Mapping to Common Instruction Sets

This section illustrates how the new WebAssembly instructions can be lowered on common instruction sets. However, these patterns are provided only for convenience, compliant WebAssembly implementations do not have to follow the same code generation patterns.

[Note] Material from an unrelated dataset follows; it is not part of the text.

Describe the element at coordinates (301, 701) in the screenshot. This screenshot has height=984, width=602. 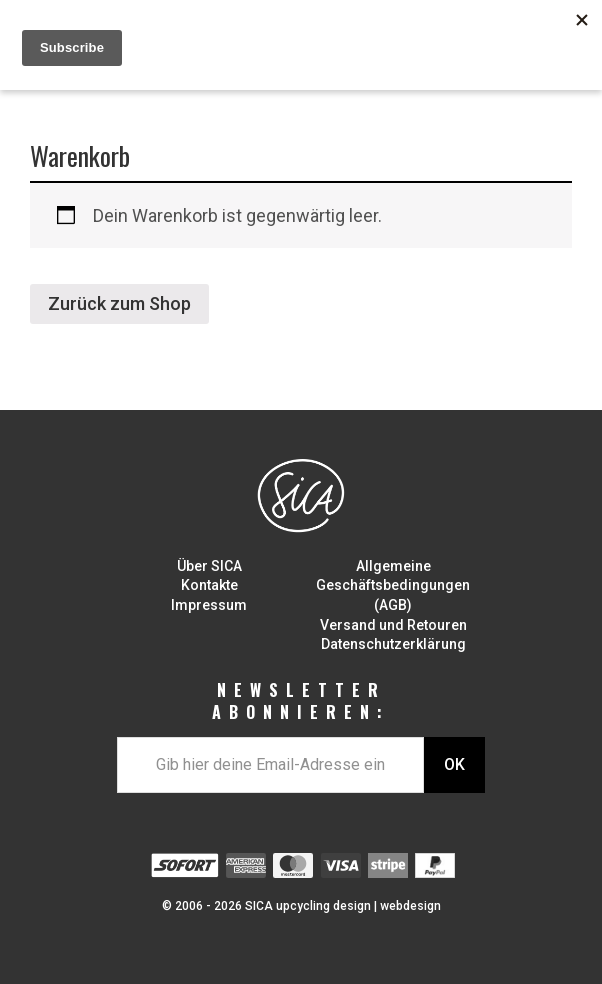
I see `NEWSLETTER ABONNIEREN:` at that location.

x86/x86-64 processors with AVX instruction set

  • i64x2.all_true
    • y = i64x2.all_true(x) is lowered to:
      • VPXOR xmm_tmp1, xmm_tmp1, xmm_tmp1
      • VPCMPEQD xmm_tmp2, xmm_tmp2, xmm_tmp2
      • VPCMPEQQ xmm_tmp1, xmm_tmp1, xmm_x
      • VPTEST xmm_tmp1, xmm_tmp2
      • SETNZ reg_y
      • MOVZXBL reg_y, reg_y

x86/x86-64 processors with SSE4.1 instruction set

  • i64x2.all_true
    • y = i64x2.all_true(x) is lowered to:
      • PXOR xmm_tmp1, xmm_tmp1
      • PCMPEQD xmm_tmp2, xmm_tmp2
      • PCMPEQQ xmm_tmp1, xmm_x
      • PTEST xmm_tmp1, xmm_tmp2
      • SETNZ reg_y
      • MOVZXBL reg_y, reg_y

x86/x86-64 processors with SSE2 instruction set

  • i64x2.all_true
    • y = i64x2.all_true(x) is lowered to:
      • PXOR xmm_tmp1, xmm_tmp1
      • PCMPEQD xmm_tmp1, xmm_x
      • PSHUFD xmm_tmp2, xmm_tmp1, 0xB1
      • PAND xmm_tmp1, xmm_tmp2
      • PMOVMSKB reg_y, xmm_tmp1
      • CMP reg_y, 0xFFFF
      • SETE reg_y
      • MOVZXBL reg_y, reg_y

ARM64 processors

  • i64x2.all_true
    • y = i64x2.all_true(x) is lowered to:
      • CMEQ Vtmp.2D, Vx.2D, 0
      • UMINV Stmp, Vtmp.4S
      • UMOV Ry, Vtmp.S[0]
      • NEG Ry, Ry

ARMv7 processors with NEON instruction set

  • i64x2.all_true
    • y = i64x2.all_true(x) is lowered to:
      • VCEQ.I32 Qtmp, Qx, 0
      • VPMIN.U32 Dtmp_lo, Dtmp_lo, Dtmp_hi
      • VPMIN.U32 Dtmp_lo, Dtmp_lo, Dtmp_lo
      • VMOV Ry, Dtmp_lo[0]
      • NEG Ry, Ry

@ngzhian
Copy link
Member

ngzhian commented Jan 6, 2021

I guess with #416 (likely to happen), this PR can be simplified to just i64x2.all_true.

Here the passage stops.